Give the data again in full, exactly as written below.

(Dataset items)
++++++++

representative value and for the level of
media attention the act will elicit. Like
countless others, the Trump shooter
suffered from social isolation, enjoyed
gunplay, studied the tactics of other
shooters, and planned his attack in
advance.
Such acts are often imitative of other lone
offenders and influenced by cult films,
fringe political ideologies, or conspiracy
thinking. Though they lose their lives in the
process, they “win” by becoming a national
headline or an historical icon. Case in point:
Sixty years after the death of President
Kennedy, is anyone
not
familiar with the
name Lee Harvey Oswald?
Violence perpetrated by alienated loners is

++++++++

*RESPONSE TO THE TASK*
representative value and for the level of
media attention the act will elicit. Like
countless others, the Trump shooter
suffered from social isolation, enjoyed
gunplay, studied the tactics of other
shooters, and planned his attack in
advance.
Such acts are often imitative of other lone
offenders and influenced by cult films,
fringe political ideologies, or conspiracy
thinking. Though they lose their lives in the
process, they “win” by becoming a national
headline or an historical icon. Case in point:
Sixty years after the death of President
Kennedy, is anyone
not
familiar with the
name Lee Harvey Oswald?
Violence perpetrated by alienated loners is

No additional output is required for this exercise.